What You Should Know about Special Types of Ownership for the Real Estate License Exam
There will be some questions on the Real Estate License Exam that ask about special types of ownership. Cooperatives and condominiums are popular forms of ownership for a variety of reasons, but primarily because they
Usually are built to a higher density, and they’re often somewhat less expensive than a single-family house in the same area.
Provide some of the advantages of homeownership, such as building up equity by paying off a mortgage, and tax advantages like being able to deduct real estate taxes and mortgage interest.
Provide the advantage of no outside maintenance, because the dwellings usually are maintained by a homeowners association in the case of condominiums or a board in the case of a cooperative.
These forms of ownership are unique because they involve ownership by more than one person, but the owners aren’t known to each other nor are they in a business venture together.
Strictly speaking, you don’t own real estate when you’re part of a cooperative. You own shares in a corporation that owns the real estate. As a shareholder, you receive a proprietary lease that enables you to occupy your apartment. Your ownership interest in a cooperative is treated like real estate, including the ability to finance your purchase like a mortgage, except that your shares are collateral for the loan.
A board of directors of the corporation makes rules and policies for the building, collects monthly fees from shareholders and maintains the building, and pays the taxes and any other expenses that may exist, like emergency repairs and a mortgage on the building itself.
This mortgage on the building is generally referred to as the underlying mortgage and can sometimes make the monthly common charges a little more expensive than in a condominium because the share owners are responsible for payments on the underlying mortgage.
Two issues that frequently are considered disadvantages of cooperative ownership are
Shared liability. Whenever shareholders default on their common charges, the other shareholders are liable. This issue can become serious whenever too many shareholders default on their payments and the other shareholders have to pay the share of the money that wasn’t paid by the defaulting shareholders.
Cooperative board approval of newcomers. Requiring board approval of new cooperative buyers whenever someone sells shares in a cooperative is the fairly common practice. The requirement allows new owners to be screened for financial ability to pay their loans and common charges, but it also may hold up the sale of a unit while a prospective buyer undergoes the board approval process.
Cooperative boards in many places may not be required to reveal the reasons they turn down a specific buyer.

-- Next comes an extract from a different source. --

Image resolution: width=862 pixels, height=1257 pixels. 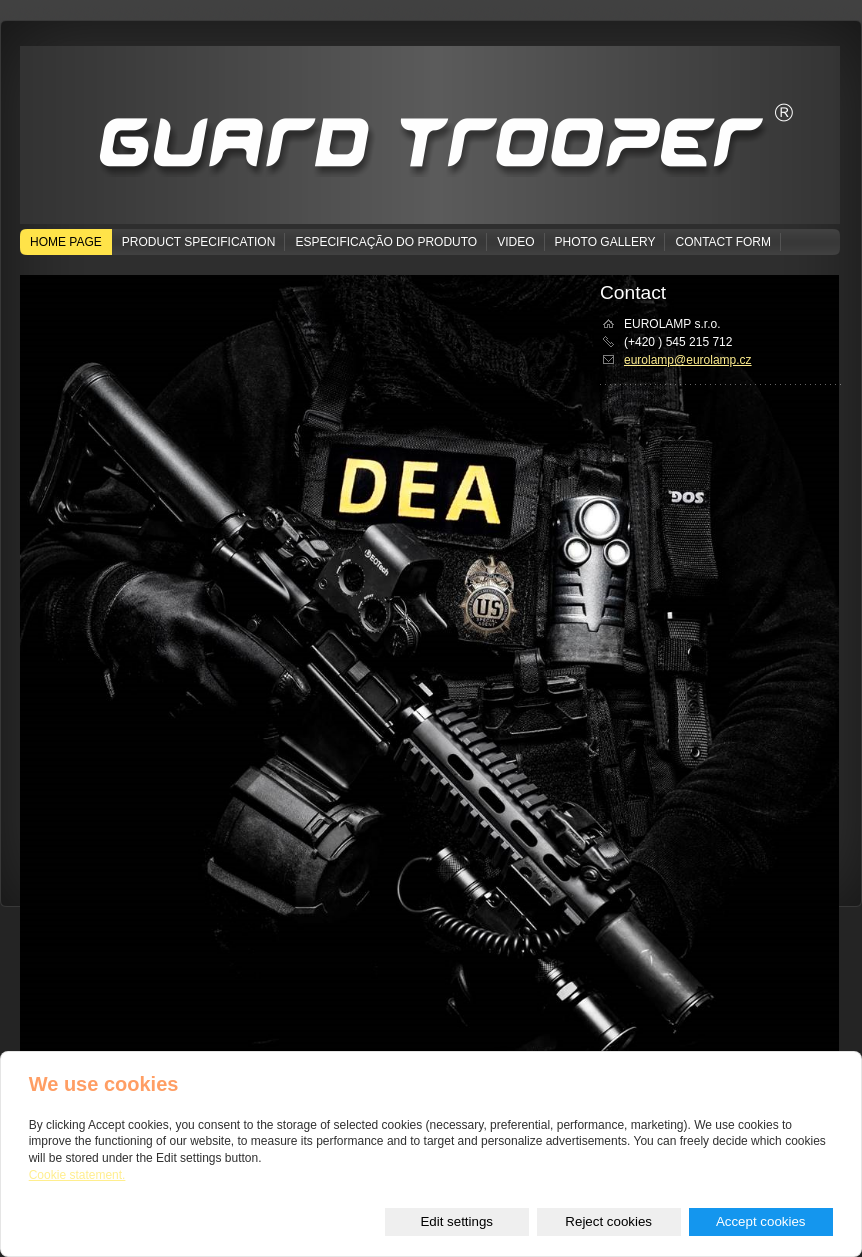 What do you see at coordinates (761, 1221) in the screenshot?
I see `Accept cookies` at bounding box center [761, 1221].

Condominium ownership is a form of group ownership that involves actually getting a deed to your individual ownership interest. In general, the deed describes the airspace you own, which you own as a tenant in severalty, and your share as a tenant in common of the land under and around your unit. A homeowners association usually collects set monthly fees, which pay for maintenance of the condominium building and complex.
Individual condo owners are responsible for paying their own property taxes, so defaulting on your tax obligations can result in a foreclosure on the unit but not on the entire complex. Condominiums often are associated with complexes in the suburbs and are thought of as low-rise one- and two-story attached housing units. Condominiums, however, may also be found in high-rise buildings in urban areas.

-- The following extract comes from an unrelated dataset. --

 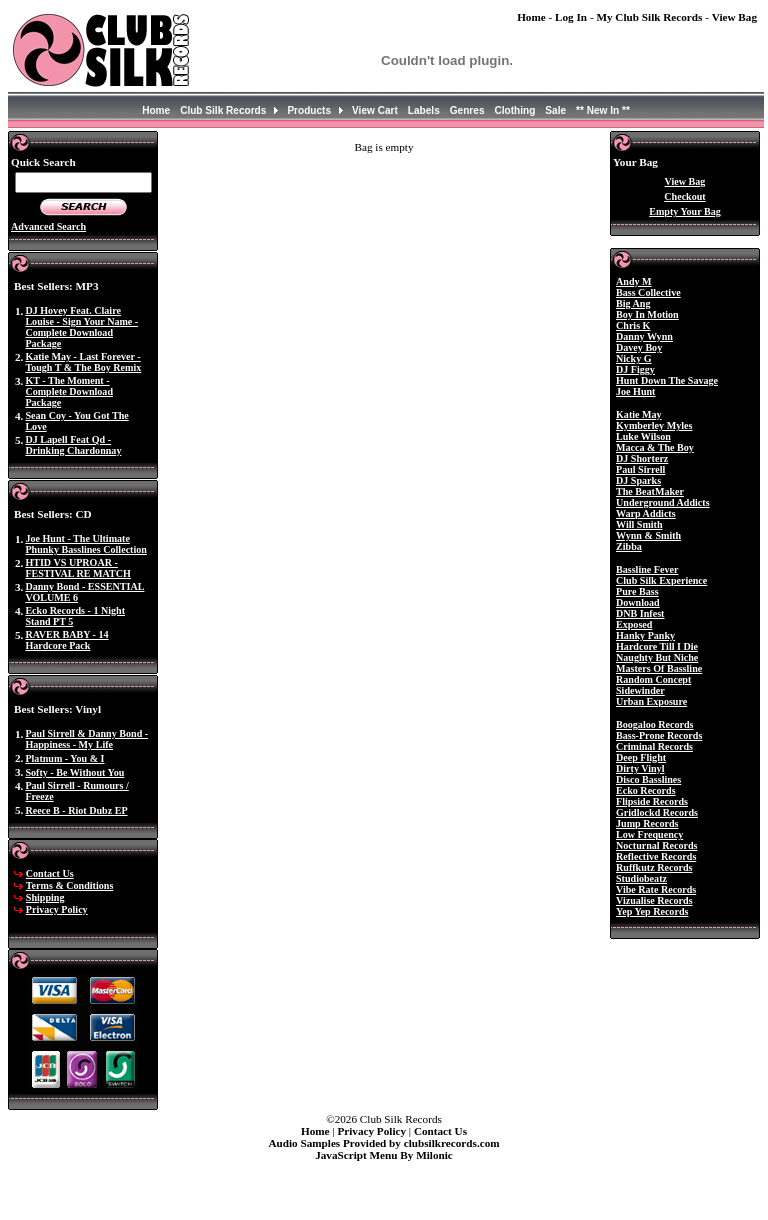 What do you see at coordinates (644, 336) in the screenshot?
I see `Danny Wynn` at bounding box center [644, 336].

Find out what the term “townhouse” means in your home state. Originally a term used to describe two- or three-story attached housing in urban areas, townhouses now are usually located in planned unit developments.
Planned unit developments
The planned unit development (PUD) is a somewhat hybrid form of ownership. In theory, a PUD is a large development often having mixed uses, such as different types of residential and commercial uses, and built by a single developer. In practice, a PUD may have only residential uses. Like a condominium, PUDs often are overseen by a homeowners association, and common charges paid by the homeowners go for outside maintenance.
How a PUD often differs from a condominium is that the owner of a PUD unit also owns land beneath it. In a condominium, you own the unit individually but the land under and around it as a tenant in common with others. You usually own land in a PUD.
You also usually own so-called common areas like recreation facilities, walking paths, and the internal roads as a tenant in common with others, just like a condominium. You should find out how the term PUD is used in your home state with respect to developments and property ownership.
In a time share, a person has either a fractional ownership in a property or the right to use a property for a limited period of time each year or both.
Ownership in a time share may actually convey a fee simple ownership interest in the property. You have unlimited rights to the extent of your ownership interest, even if that ownership interest is the last two weeks in August every year. A person with a time share use interest leaves ownership of the property in the hands of a corporation or an individual.